Friday, October 3, 2008

Readings: Week 6 Preservation in Digital Libraries

Margaret Hedstrom “Research Challenges in Digital Archiving and Long-term Preservation” http://www.sis.pitt.edu/~dlwkshop/paper_hedstrom.pdf

The major Research Challenges:
1. Digital Collections are large, multi-media libraries that are growing exponentially. They is currently no method for preservation in light of an exponentially growing collection that is constantly interred with new and variable media.
2. Digital preservation of these collections bears more similarity to archive programs thamn library oriented issues. There is a need to develop self-sustaining, self-monitoring, and self-repairing collections.
3. Maintaining digital archives over long periods of time are as much economic, social, and institutional as technological. And there are no current models for this type of extended advance.
4. To develop tools that automatically supply and extract metadata from resources, ingest, restructure and manage metadata over time. And become progressively affordable as the digital archive expands.
5. Future inexpensive, flexible, and effectual infrastructures for collections.

Brian F. Lavoie, The Open Archival Information System Reference Model: Introductory Guide. http://www.dpconline.org/docs/lavoie_OAIS.pdf

The OAIS Reference Model was developed through a joint venture between the CCSDS and ISO to create a solution to data handling issues ---- digital preservation problems.

An archival information system is “an organization of people and systems that has accepted the responsibility to preserve information and make it available for a Designated Community.” The open meaning that the model is posed as a public forum to create a solution an any one who wishes to assist or use is welcome.

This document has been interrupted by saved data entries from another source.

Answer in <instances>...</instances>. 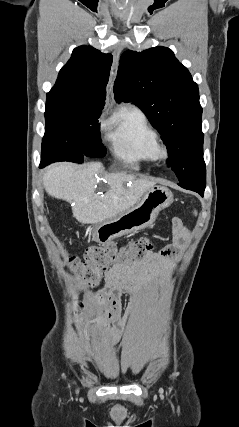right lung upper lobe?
I'll use <instances>...</instances> for the list:
<instances>
[{
    "instance_id": "1",
    "label": "right lung upper lobe",
    "mask_w": 239,
    "mask_h": 427,
    "mask_svg": "<svg viewBox=\"0 0 239 427\" xmlns=\"http://www.w3.org/2000/svg\"><path fill=\"white\" fill-rule=\"evenodd\" d=\"M112 60L111 54L101 53L91 46L75 48L60 70L56 84L47 93L46 104L103 109Z\"/></svg>"
}]
</instances>
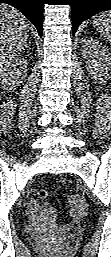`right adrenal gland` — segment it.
Here are the masks:
<instances>
[{
	"label": "right adrenal gland",
	"mask_w": 111,
	"mask_h": 257,
	"mask_svg": "<svg viewBox=\"0 0 111 257\" xmlns=\"http://www.w3.org/2000/svg\"><path fill=\"white\" fill-rule=\"evenodd\" d=\"M26 46L30 47L31 46V40H29L28 44Z\"/></svg>",
	"instance_id": "obj_1"
}]
</instances>
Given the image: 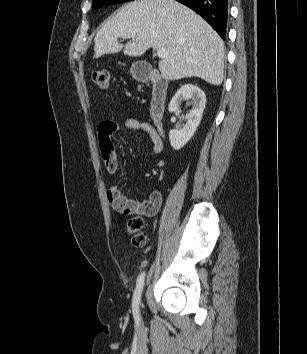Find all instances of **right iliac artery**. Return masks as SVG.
Segmentation results:
<instances>
[{"label": "right iliac artery", "instance_id": "1", "mask_svg": "<svg viewBox=\"0 0 307 354\" xmlns=\"http://www.w3.org/2000/svg\"><path fill=\"white\" fill-rule=\"evenodd\" d=\"M144 279H145V272L141 273L140 276L138 277L136 289L133 295L132 310L136 322L139 321V303H140L141 294L143 290Z\"/></svg>", "mask_w": 307, "mask_h": 354}]
</instances>
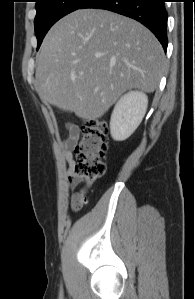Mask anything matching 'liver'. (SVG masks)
Listing matches in <instances>:
<instances>
[{
  "instance_id": "6515ba94",
  "label": "liver",
  "mask_w": 195,
  "mask_h": 299,
  "mask_svg": "<svg viewBox=\"0 0 195 299\" xmlns=\"http://www.w3.org/2000/svg\"><path fill=\"white\" fill-rule=\"evenodd\" d=\"M163 48L142 24L101 9H79L47 33L35 86L49 104L83 120L101 118L127 90L153 92Z\"/></svg>"
}]
</instances>
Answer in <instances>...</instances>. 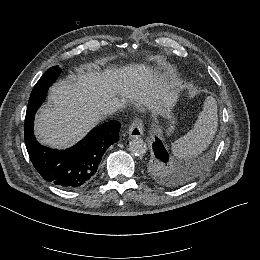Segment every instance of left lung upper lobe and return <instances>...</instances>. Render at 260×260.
<instances>
[{"label": "left lung upper lobe", "instance_id": "left-lung-upper-lobe-1", "mask_svg": "<svg viewBox=\"0 0 260 260\" xmlns=\"http://www.w3.org/2000/svg\"><path fill=\"white\" fill-rule=\"evenodd\" d=\"M145 171L151 179L167 187H177L188 181L193 172L184 171L168 160L160 159L149 153L145 164Z\"/></svg>", "mask_w": 260, "mask_h": 260}]
</instances>
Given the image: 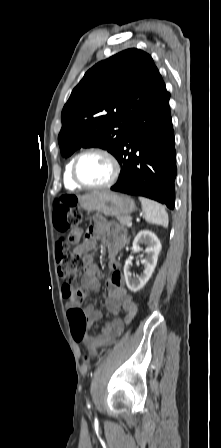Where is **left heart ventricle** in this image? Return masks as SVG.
<instances>
[{"label": "left heart ventricle", "instance_id": "left-heart-ventricle-1", "mask_svg": "<svg viewBox=\"0 0 221 448\" xmlns=\"http://www.w3.org/2000/svg\"><path fill=\"white\" fill-rule=\"evenodd\" d=\"M78 175L87 184L99 185L111 178L112 169L103 155L89 154L80 161Z\"/></svg>", "mask_w": 221, "mask_h": 448}]
</instances>
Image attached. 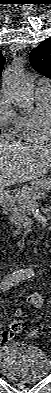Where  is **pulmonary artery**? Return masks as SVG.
Here are the masks:
<instances>
[{"mask_svg":"<svg viewBox=\"0 0 51 393\" xmlns=\"http://www.w3.org/2000/svg\"><path fill=\"white\" fill-rule=\"evenodd\" d=\"M37 87L44 88V89H50L51 85L48 80L41 78L37 82Z\"/></svg>","mask_w":51,"mask_h":393,"instance_id":"obj_1","label":"pulmonary artery"}]
</instances>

The duties of the OAIS model are:
1. Negotiate for and accept appropriate information from information producers
2. Obtain sufficient control of the information in order to meet long-term preservation objectives
3. Determine the scope of the archive’s user community
4. Ensure that the preserved information is independently understandable to the user community, in the sense that the information can be understood by users without the assistance of the information producer
5. Follow documented policies and procedures to ensure the information is preserved against all reasonable contingencies, and to enable dissemination of authenticated copies of the preserved information in its original form, or in a form traceable to the original
6. Make the preserved information available to the user community

The development group has create a fully detailed conceptual model, that explores a digital environment, functionality between, management, administration and the user. Even how the data would be packaged in the system. However this model is just that, only a model, it currently has no basis in reality.


Jones, Maggie, and Neil Beagrie. Preservation Management of Digital Materials: A Handbook. 2001. http://www.dpconline.org/graphics/handbook/index.html
introduction and digital preservation sections.

A manual developed through the Digital Preservation Coalition that elaborates on preservation management issues. Although designed to be an international handbook to d-preservation, the handbook does cite that it’s primacy deals with UK issues particularly legislative events. However it does remain current by posting current links with preservation topics and sites.

Justin Littman. Actualized Preservation Threats: Practical Lessons from Chronicling America. D-Lib Magazine July/August 2007. http://www.dlib.org/dlib/july07/littman/07littman.html

Chronicling America:
1. to support the digitization of historically significant newspapers.
2. to facilitate public access via a Web site.
3. to provide for the long-term preservation of these materials by constructing a digital repository.
--- has a digital repository component that houses the digitized newspapers, supporting access and facilitating long-term preservation

Preservation threats encountered: failures of media, software, and hardware. But the worst errors came from operators, ie. Human error, deletion of files.

Question: Statistically, is operator error always the worst preservation threat found in digital archives?